As an exercise, transcribe the data below in full and exactly, omitting pictures.

Dataset excerpts
#####

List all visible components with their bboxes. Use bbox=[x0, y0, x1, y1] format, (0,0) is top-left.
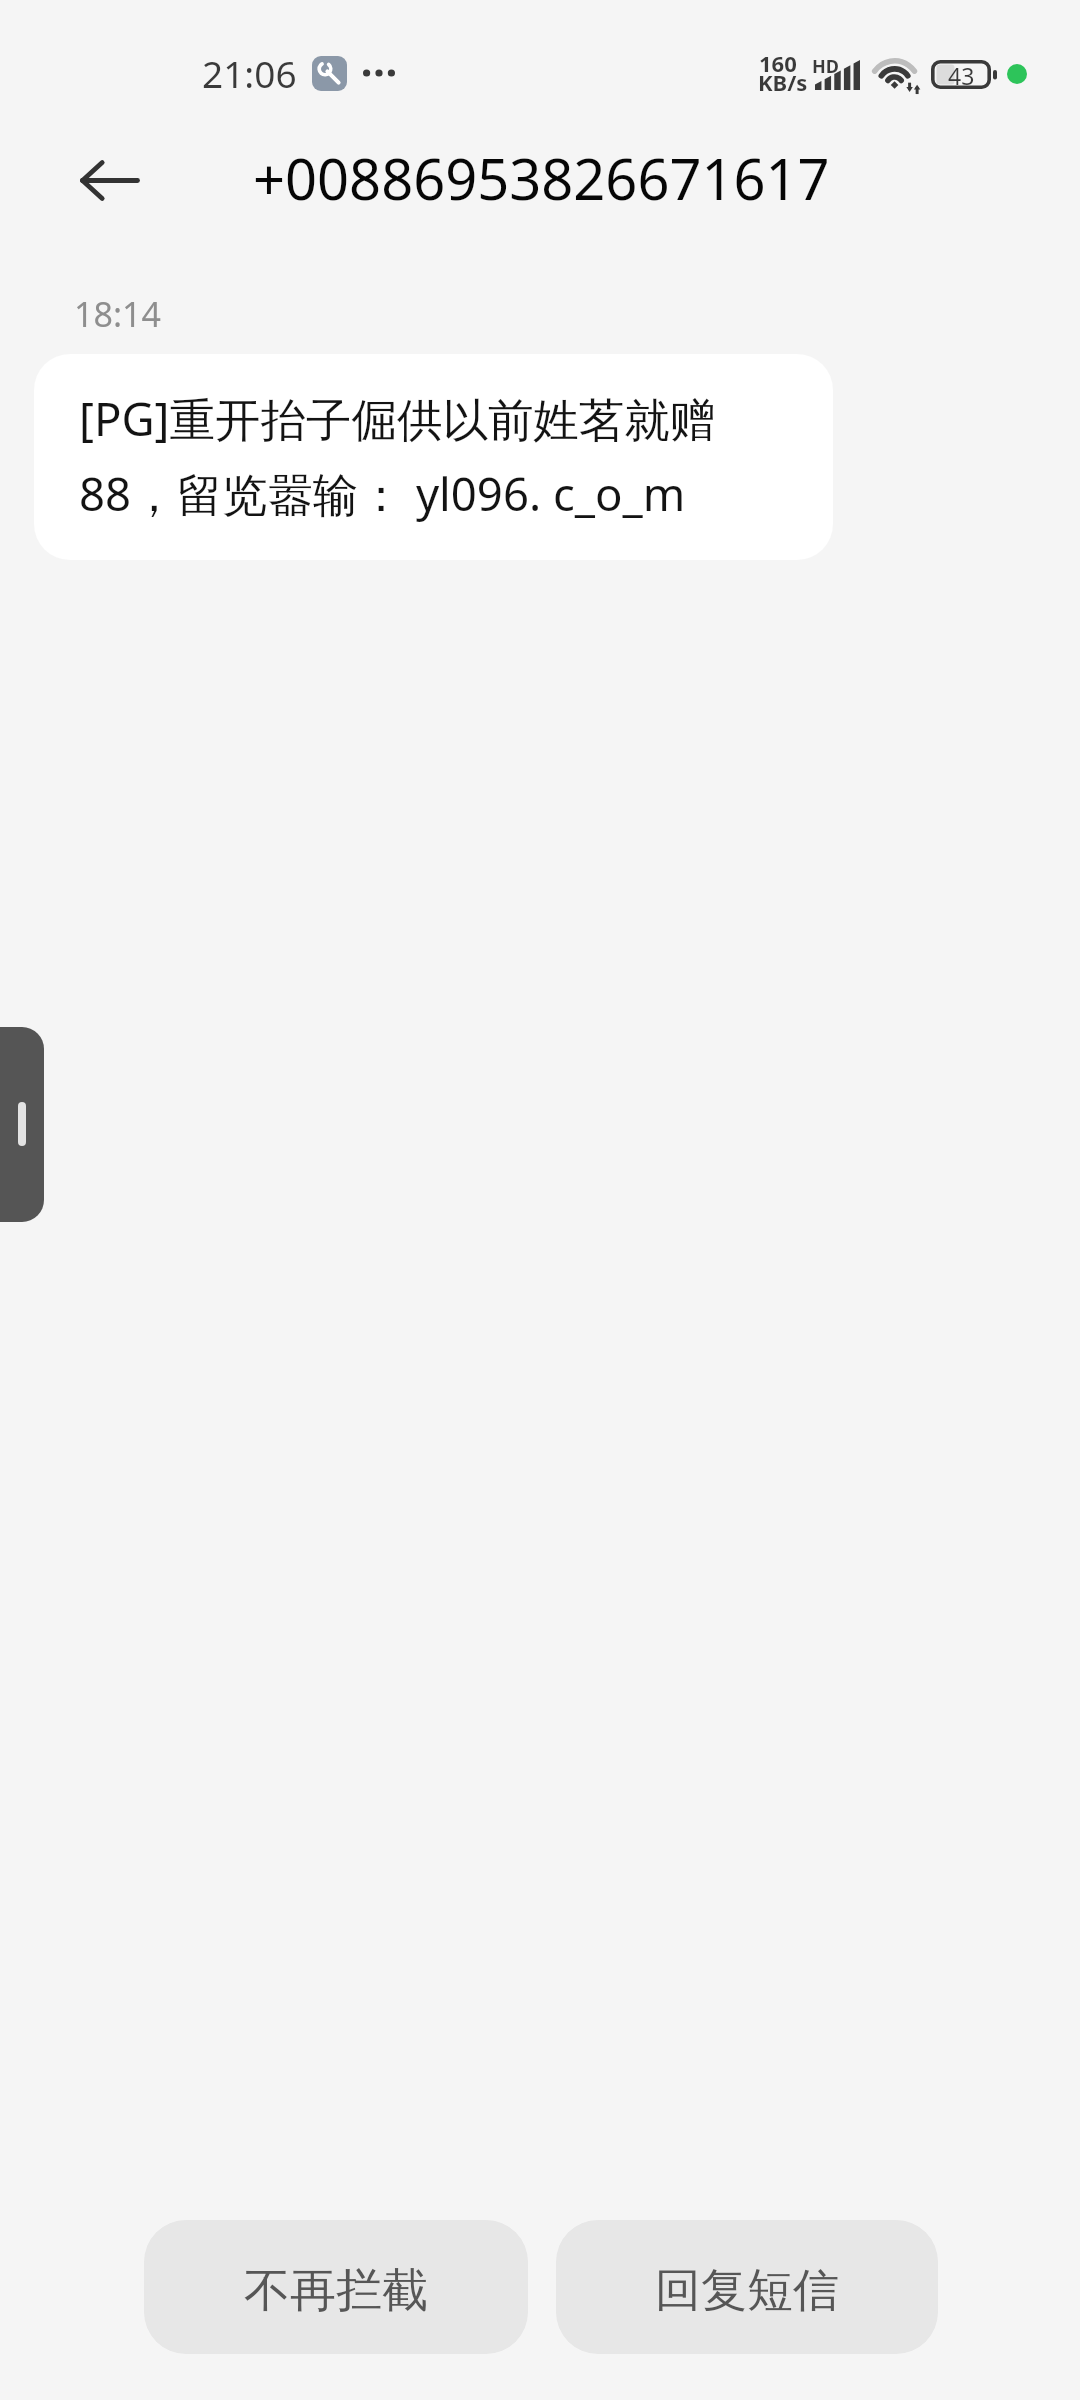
button[interactable]: 不再拦截 bbox=[144, 2220, 528, 2354]
staticText: KB/s bbox=[758, 67, 808, 97]
staticText: +00886953826671617 bbox=[253, 140, 830, 216]
staticText: 18:14 bbox=[74, 291, 161, 337]
button[interactable]: Back bbox=[58, 128, 162, 232]
staticText: 21:06 bbox=[202, 48, 297, 98]
staticText: 回复短信 bbox=[655, 2262, 839, 2320]
button[interactable]: 回复短信 bbox=[556, 2220, 938, 2354]
button[interactable]: +00886953826671617 bbox=[253, 128, 833, 232]
staticText: 160 bbox=[759, 48, 797, 78]
staticText: 不再拦截 bbox=[244, 2262, 428, 2320]
button[interactable]: [PG]重开抬子倔供以前姓茗就赠88，留览嚣输： yl096. c_o_m bbox=[34, 354, 833, 560]
button[interactable]: Open side panel bbox=[0, 1027, 44, 1222]
staticText: [PG]重开抬子倔供以前姓茗就赠88，留览嚣输： yl096. c_o_m bbox=[79, 387, 791, 524]
staticText: HD bbox=[812, 54, 839, 79]
staticText: 43 bbox=[948, 60, 975, 89]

#####

> Reply
List all visible components with their bboxes. Use bbox=[x0, y0, x1, y1] format, (0,0) is top-left.
button[interactable]: 不再拦截 bbox=[144, 2220, 528, 2354]
staticText: KB/s bbox=[758, 67, 808, 97]
staticText: +00886953826671617 bbox=[253, 140, 830, 216]
staticText: 18:14 bbox=[74, 291, 161, 337]
button[interactable]: Back bbox=[58, 128, 162, 232]
staticText: 21:06 bbox=[202, 48, 297, 98]
staticText: 回复短信 bbox=[655, 2262, 839, 2320]
button[interactable]: 回复短信 bbox=[556, 2220, 938, 2354]
button[interactable]: +00886953826671617 bbox=[253, 128, 833, 232]
staticText: 160 bbox=[759, 48, 797, 78]
staticText: 不再拦截 bbox=[244, 2262, 428, 2320]
button[interactable]: [PG]重开抬子倔供以前姓茗就赠88，留览嚣输： yl096. c_o_m bbox=[34, 354, 833, 560]
button[interactable]: Open side panel bbox=[0, 1027, 44, 1222]
staticText: [PG]重开抬子倔供以前姓茗就赠88，留览嚣输： yl096. c_o_m bbox=[79, 387, 791, 524]
staticText: HD bbox=[812, 54, 839, 79]
staticText: 43 bbox=[948, 60, 975, 89]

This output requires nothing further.